◆ EXERCISE DIRECTIONS:
Going through the material below, please gather all lines with the word "такие" in them.

SUPPLIED MATERIAL Block Start

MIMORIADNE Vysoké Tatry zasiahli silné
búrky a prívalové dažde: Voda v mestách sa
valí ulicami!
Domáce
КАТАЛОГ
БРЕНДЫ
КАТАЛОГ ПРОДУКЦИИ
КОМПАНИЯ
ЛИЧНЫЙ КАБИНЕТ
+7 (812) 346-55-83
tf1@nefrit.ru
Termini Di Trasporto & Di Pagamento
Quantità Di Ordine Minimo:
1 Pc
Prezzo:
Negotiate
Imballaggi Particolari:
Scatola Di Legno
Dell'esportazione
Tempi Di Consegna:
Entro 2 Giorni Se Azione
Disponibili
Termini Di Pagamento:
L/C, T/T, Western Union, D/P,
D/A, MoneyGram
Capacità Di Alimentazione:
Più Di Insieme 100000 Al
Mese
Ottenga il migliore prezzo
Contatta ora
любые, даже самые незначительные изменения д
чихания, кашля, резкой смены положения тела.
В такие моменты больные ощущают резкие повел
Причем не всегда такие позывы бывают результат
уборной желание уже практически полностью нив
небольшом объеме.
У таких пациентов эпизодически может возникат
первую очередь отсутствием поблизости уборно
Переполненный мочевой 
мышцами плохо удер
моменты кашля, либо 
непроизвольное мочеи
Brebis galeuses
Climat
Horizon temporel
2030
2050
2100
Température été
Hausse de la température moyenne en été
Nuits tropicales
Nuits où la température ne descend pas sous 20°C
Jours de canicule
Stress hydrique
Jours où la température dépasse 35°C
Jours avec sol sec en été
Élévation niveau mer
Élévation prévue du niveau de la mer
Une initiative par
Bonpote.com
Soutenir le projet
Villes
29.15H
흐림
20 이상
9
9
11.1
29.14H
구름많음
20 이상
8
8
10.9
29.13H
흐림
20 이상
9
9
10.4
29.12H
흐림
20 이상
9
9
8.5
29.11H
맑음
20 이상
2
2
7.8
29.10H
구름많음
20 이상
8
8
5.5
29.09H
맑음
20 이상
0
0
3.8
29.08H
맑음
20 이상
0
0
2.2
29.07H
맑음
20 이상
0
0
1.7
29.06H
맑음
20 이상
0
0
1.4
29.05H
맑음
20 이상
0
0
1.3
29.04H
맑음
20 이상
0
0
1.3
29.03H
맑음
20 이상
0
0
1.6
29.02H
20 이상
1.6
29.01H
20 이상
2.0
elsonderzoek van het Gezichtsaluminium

SUPPLIED MATERIAL Block End

◆ YOUR RESPONSE:
В такие моменты больные ощущают резкие повел
Причем не всегда такие позывы бывают результат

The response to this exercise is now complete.